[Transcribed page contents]
▬▬▬

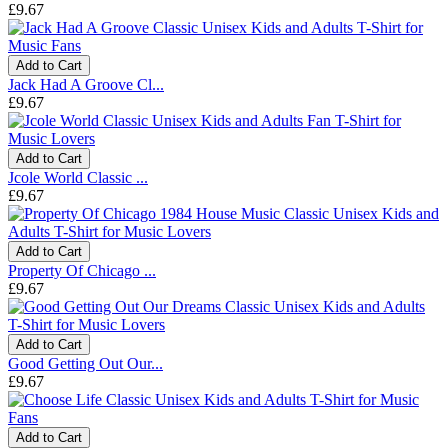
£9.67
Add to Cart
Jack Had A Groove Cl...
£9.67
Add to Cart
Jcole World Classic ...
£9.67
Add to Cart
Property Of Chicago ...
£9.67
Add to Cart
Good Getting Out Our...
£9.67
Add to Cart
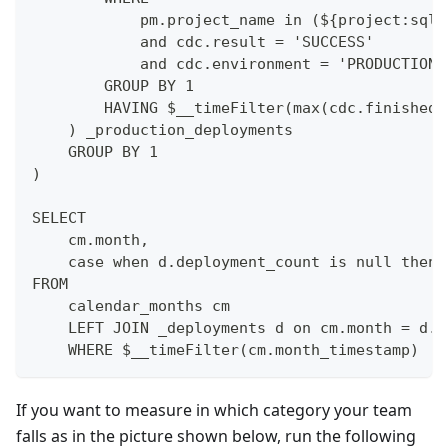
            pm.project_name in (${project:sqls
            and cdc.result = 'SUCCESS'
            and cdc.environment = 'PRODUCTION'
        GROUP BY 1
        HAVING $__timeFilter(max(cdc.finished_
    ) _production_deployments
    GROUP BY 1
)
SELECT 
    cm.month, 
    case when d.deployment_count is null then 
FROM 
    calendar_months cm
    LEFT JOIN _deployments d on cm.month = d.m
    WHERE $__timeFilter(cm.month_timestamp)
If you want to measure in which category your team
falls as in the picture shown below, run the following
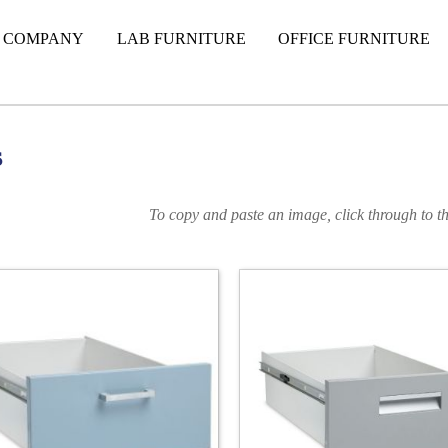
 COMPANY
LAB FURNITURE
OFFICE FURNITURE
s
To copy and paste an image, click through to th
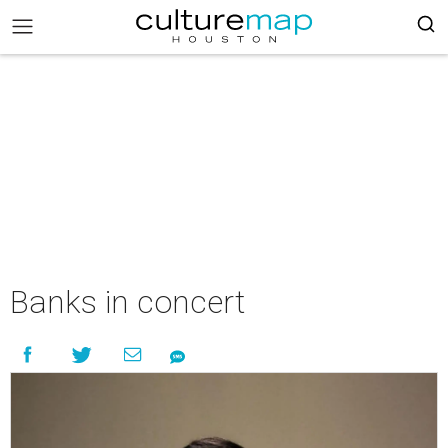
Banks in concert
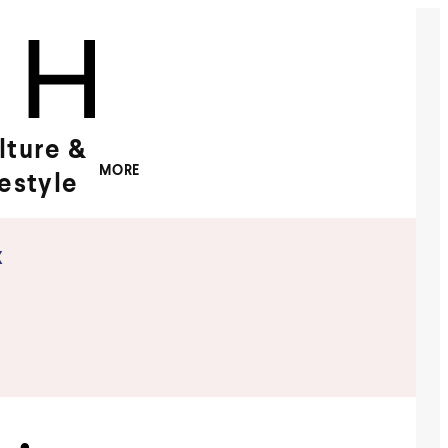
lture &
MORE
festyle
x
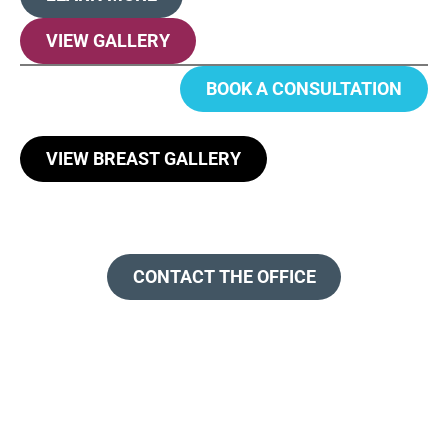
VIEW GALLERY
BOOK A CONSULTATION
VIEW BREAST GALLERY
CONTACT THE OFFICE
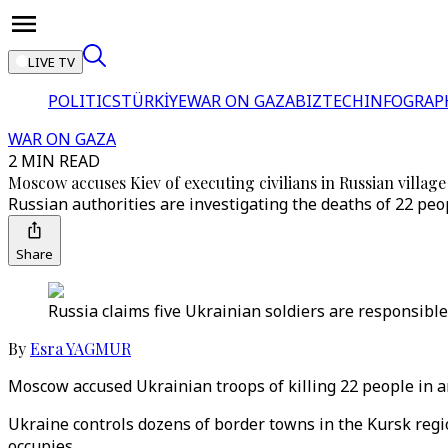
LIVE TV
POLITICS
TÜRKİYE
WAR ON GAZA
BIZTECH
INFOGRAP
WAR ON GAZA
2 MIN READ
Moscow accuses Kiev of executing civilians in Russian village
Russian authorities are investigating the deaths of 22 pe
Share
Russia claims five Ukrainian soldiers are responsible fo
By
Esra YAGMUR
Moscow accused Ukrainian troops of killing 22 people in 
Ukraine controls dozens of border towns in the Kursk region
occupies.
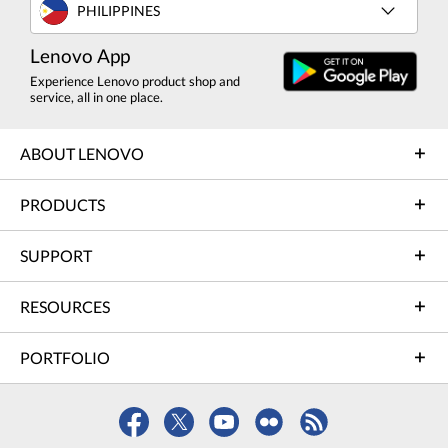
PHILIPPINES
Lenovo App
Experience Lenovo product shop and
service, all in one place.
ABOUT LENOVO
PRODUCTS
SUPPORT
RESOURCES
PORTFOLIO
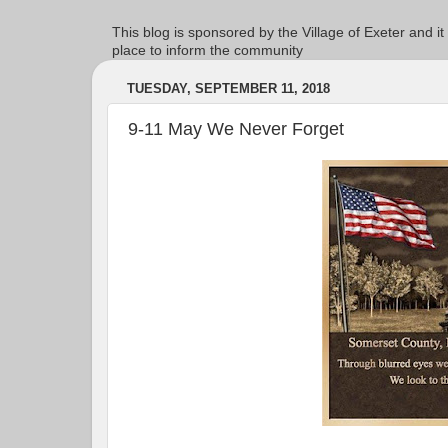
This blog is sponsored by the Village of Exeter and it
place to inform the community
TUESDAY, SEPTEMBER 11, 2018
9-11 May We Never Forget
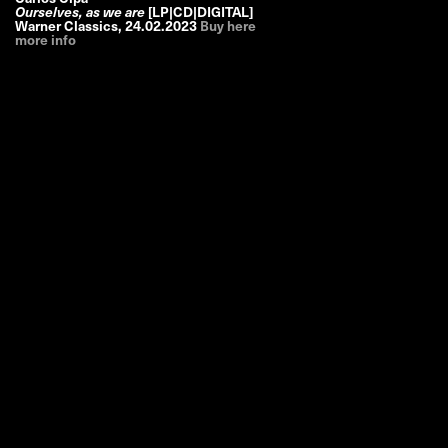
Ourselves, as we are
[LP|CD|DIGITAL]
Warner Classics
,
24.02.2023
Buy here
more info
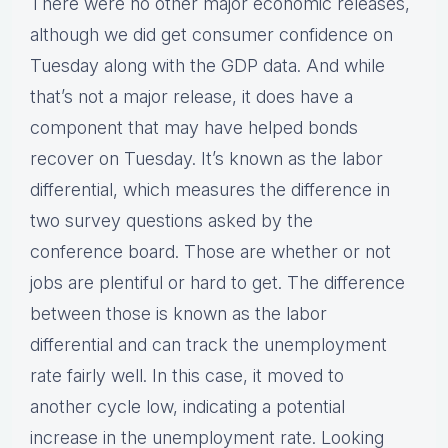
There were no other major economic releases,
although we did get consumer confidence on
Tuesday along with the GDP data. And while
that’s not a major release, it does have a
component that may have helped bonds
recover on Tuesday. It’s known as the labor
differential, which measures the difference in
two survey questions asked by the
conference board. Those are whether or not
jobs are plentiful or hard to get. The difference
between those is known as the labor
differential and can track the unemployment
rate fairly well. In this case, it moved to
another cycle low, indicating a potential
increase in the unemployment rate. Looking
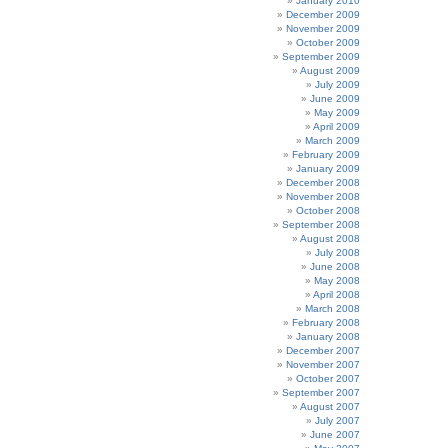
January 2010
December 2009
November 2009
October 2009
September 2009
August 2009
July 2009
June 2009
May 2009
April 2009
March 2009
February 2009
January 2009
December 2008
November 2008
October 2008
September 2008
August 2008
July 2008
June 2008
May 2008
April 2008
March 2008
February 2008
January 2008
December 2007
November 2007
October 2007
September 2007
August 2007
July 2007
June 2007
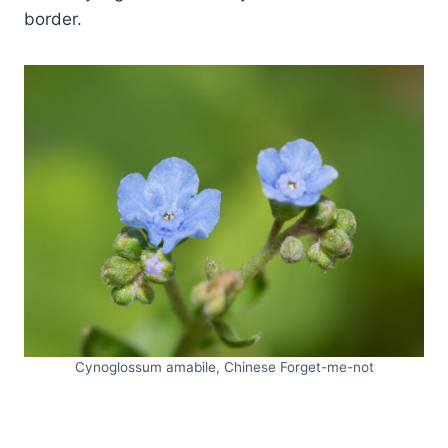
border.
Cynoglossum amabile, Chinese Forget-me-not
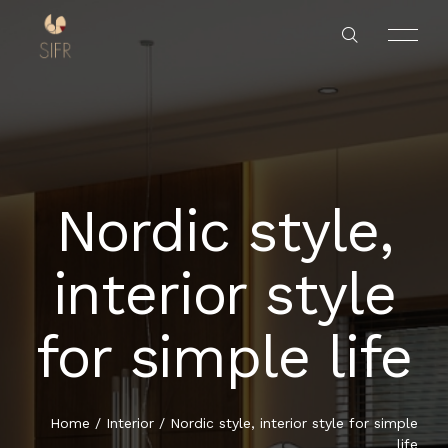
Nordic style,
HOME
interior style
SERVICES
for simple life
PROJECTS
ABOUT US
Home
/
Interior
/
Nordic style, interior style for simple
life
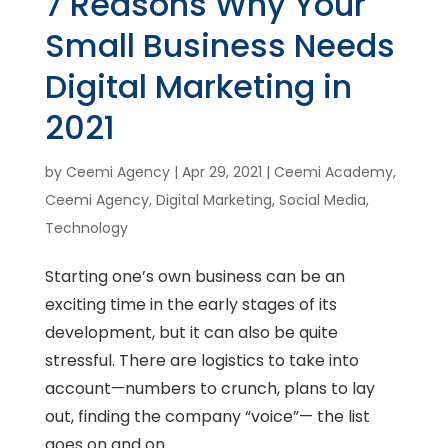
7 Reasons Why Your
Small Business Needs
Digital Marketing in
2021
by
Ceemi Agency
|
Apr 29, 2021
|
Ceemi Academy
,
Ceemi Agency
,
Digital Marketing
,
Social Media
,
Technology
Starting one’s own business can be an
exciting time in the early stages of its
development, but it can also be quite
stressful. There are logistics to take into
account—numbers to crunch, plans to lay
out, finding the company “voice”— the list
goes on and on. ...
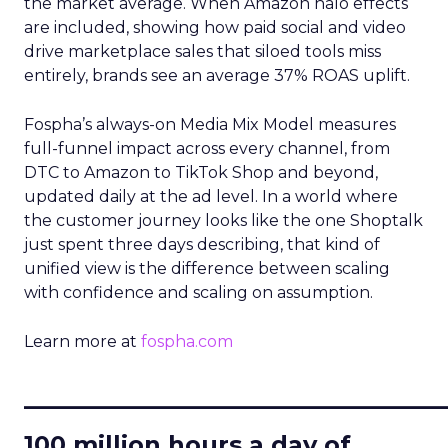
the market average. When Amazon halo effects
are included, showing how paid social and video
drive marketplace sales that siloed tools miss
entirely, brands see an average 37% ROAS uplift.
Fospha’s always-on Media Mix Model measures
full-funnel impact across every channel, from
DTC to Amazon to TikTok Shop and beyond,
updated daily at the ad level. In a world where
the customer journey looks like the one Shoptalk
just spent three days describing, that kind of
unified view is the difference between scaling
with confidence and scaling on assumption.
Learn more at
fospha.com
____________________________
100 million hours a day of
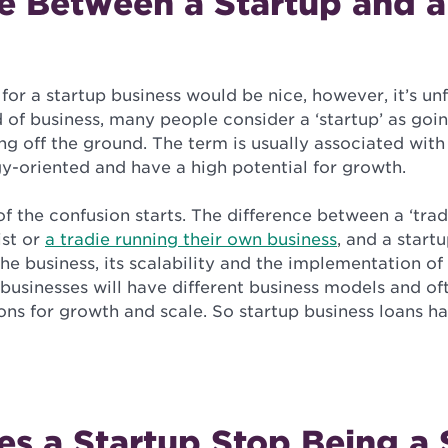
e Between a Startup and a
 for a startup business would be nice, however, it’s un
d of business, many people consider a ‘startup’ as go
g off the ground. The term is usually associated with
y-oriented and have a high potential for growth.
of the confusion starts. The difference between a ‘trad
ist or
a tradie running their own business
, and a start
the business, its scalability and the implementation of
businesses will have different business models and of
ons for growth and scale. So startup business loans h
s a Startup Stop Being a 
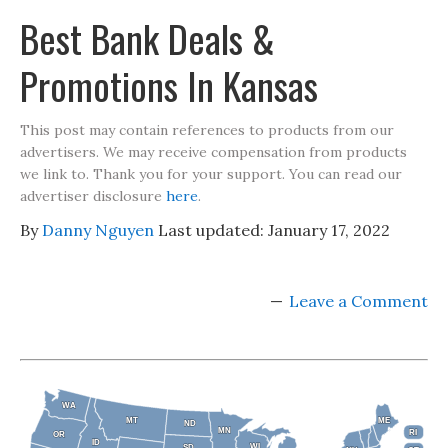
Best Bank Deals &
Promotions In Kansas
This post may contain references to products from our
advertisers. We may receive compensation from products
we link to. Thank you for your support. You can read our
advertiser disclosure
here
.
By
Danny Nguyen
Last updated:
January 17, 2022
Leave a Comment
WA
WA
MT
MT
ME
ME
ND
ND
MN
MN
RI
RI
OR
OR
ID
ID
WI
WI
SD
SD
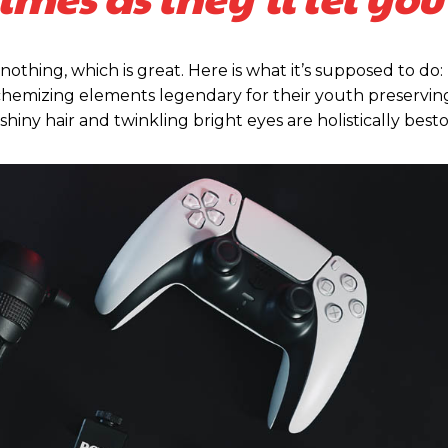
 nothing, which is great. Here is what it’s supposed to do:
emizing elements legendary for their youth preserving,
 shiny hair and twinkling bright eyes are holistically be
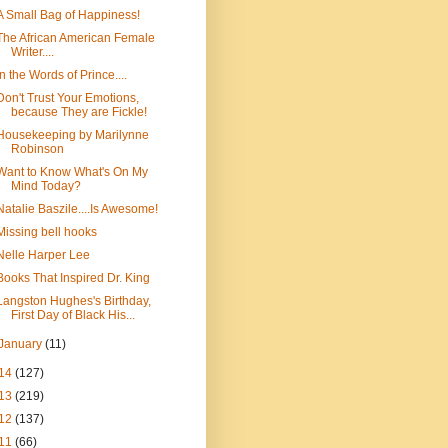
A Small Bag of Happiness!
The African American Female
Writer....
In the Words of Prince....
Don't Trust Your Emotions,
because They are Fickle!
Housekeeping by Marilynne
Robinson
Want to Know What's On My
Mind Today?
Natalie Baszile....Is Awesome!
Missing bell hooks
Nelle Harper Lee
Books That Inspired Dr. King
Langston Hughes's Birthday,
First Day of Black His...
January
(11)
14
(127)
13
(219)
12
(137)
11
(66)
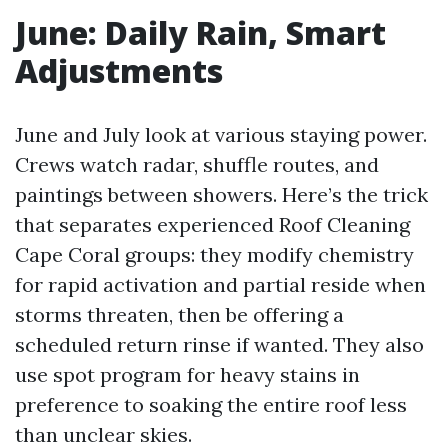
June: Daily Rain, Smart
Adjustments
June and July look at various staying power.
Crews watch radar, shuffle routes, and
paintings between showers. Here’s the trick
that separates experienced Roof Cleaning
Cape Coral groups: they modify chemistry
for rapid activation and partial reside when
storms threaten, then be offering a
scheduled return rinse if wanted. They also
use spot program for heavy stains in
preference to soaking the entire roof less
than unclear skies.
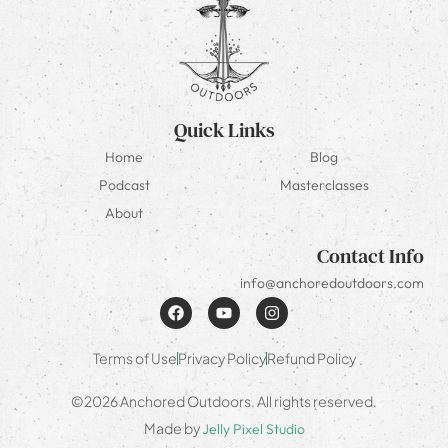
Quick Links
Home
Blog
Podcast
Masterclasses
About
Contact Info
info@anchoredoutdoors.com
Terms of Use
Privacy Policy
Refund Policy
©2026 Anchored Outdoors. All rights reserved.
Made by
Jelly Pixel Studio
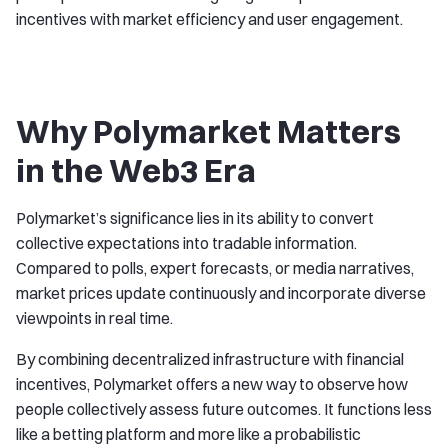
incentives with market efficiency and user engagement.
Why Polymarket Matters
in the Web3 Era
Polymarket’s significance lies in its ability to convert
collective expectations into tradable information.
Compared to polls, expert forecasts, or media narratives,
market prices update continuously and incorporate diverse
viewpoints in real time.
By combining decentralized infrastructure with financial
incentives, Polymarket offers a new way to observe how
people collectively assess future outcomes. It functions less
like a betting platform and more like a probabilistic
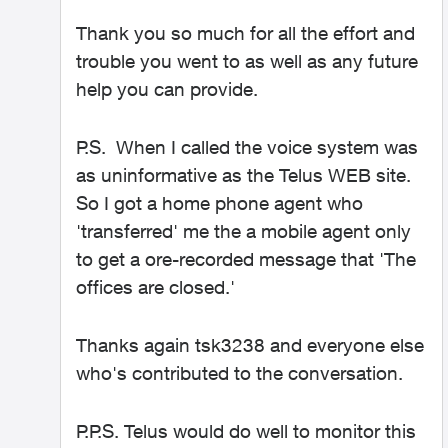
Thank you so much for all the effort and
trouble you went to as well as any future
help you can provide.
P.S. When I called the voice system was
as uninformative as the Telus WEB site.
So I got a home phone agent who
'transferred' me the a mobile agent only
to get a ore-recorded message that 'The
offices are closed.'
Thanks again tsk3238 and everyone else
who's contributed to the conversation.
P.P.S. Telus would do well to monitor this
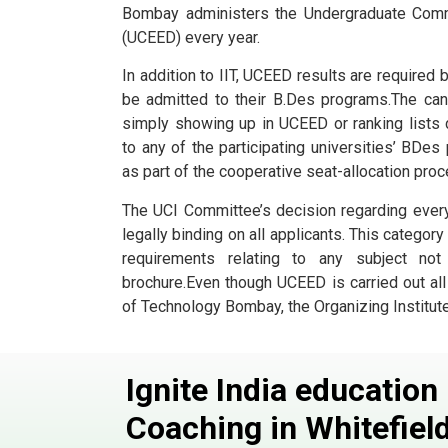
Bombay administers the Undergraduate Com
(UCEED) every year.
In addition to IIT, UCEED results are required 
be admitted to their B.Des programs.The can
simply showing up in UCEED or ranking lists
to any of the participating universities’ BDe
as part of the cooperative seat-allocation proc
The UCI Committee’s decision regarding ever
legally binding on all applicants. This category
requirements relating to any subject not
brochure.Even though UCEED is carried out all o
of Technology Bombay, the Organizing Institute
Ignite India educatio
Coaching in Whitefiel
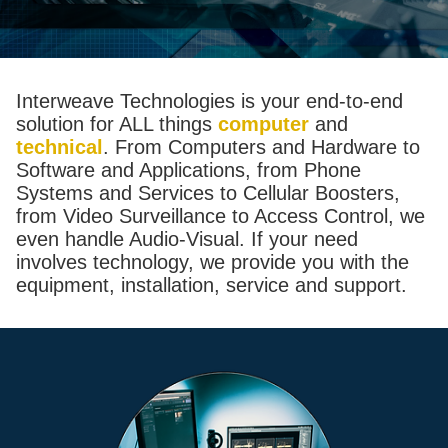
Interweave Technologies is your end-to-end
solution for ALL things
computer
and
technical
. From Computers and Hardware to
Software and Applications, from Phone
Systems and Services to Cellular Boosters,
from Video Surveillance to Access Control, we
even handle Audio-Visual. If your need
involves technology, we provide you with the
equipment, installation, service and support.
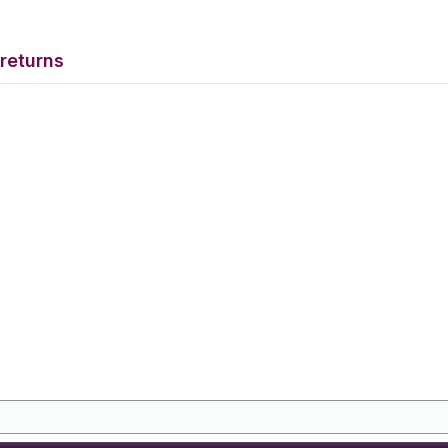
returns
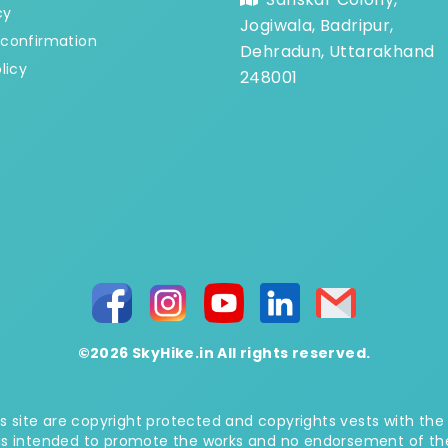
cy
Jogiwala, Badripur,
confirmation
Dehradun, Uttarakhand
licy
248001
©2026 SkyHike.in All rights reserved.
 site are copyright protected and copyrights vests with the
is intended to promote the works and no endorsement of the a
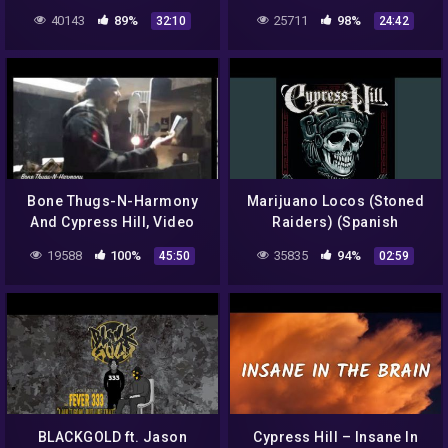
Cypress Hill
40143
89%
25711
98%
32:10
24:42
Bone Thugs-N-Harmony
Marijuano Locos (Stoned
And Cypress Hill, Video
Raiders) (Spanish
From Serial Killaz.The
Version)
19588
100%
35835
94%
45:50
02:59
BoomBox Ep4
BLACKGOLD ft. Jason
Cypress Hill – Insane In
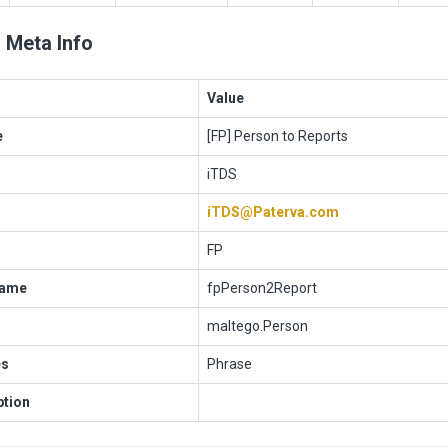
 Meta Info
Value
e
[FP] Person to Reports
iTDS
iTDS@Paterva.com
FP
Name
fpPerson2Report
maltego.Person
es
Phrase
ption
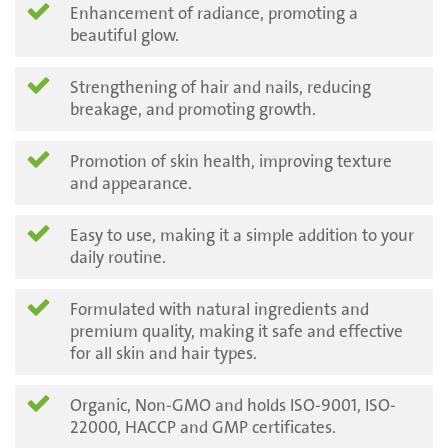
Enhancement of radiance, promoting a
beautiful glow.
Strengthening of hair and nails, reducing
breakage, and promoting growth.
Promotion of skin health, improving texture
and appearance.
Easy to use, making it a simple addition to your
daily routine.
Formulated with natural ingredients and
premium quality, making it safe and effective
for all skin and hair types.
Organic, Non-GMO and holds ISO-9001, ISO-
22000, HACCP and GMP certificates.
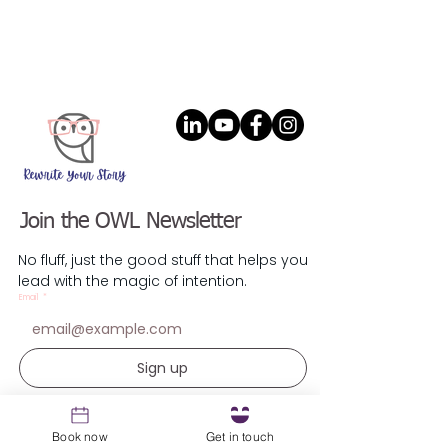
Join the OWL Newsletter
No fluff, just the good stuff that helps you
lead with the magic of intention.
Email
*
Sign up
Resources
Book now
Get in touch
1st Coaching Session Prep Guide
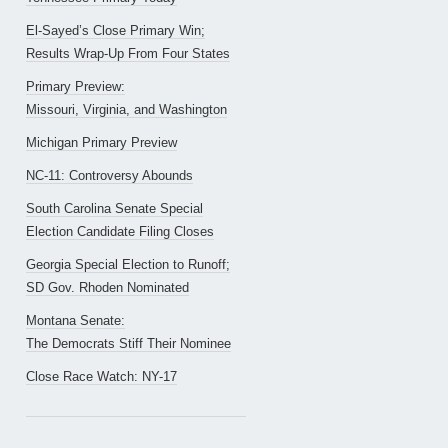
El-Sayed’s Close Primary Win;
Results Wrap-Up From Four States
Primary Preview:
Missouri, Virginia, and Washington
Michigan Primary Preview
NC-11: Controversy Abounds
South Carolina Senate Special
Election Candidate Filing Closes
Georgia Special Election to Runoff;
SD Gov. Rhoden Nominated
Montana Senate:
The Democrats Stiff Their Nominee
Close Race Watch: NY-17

▬▬▬

**DESCRIPTION OF THE TASK:**
Please output, exactly as written, the lines above from the one holding "y-oriented and have" through the one holding "advertisers. We may", both included, with the pictures omitted.

**ANSWER SECTION:**
y-oriented and have a high potential for growth.
of the confusion starts. The difference between a ‘trad
ist or
a tradie running their own business
, and a start
the business, its scalability and the implementation of
businesses will have different business models and of
ons for growth and scale. So startup business loans h
s a Startup Stop Being a 
Best Bank Deals &
Promotions In Kansas
This post may contain references to products from our
advertisers. We may receive compensation from products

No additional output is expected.